## WHAT YOU WILL DO
Only lines that contain the word "stock" belong in the answer; copy them from the records below.

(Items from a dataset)
((
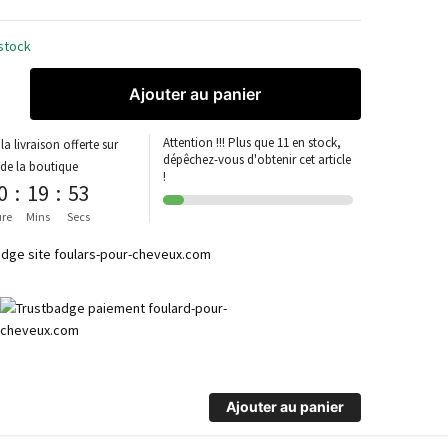
stock
Ajouter au panier
Attention !!! Plus que 11 en stock,
la livraison offerte sur
dépêchez-vous d'obtenir cet article
 de la boutique
!
0
:
19
:
52
re
Mins
Secs
Ajouter au panier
))
## ANSWER TO THE EXERCISE
stock
Attention !!! Plus que 11 en stock,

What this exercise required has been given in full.